(Collection entries)
---

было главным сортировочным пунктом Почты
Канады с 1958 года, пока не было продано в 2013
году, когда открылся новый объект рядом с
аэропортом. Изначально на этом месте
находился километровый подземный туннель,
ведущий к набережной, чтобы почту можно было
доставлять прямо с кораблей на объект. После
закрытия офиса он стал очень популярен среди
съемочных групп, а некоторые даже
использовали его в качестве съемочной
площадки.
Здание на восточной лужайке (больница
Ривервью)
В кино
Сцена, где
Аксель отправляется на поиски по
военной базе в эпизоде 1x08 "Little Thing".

---

(Brief):
Answer with a single number, the count of lines in the data that contain "было".

(Answer box):
3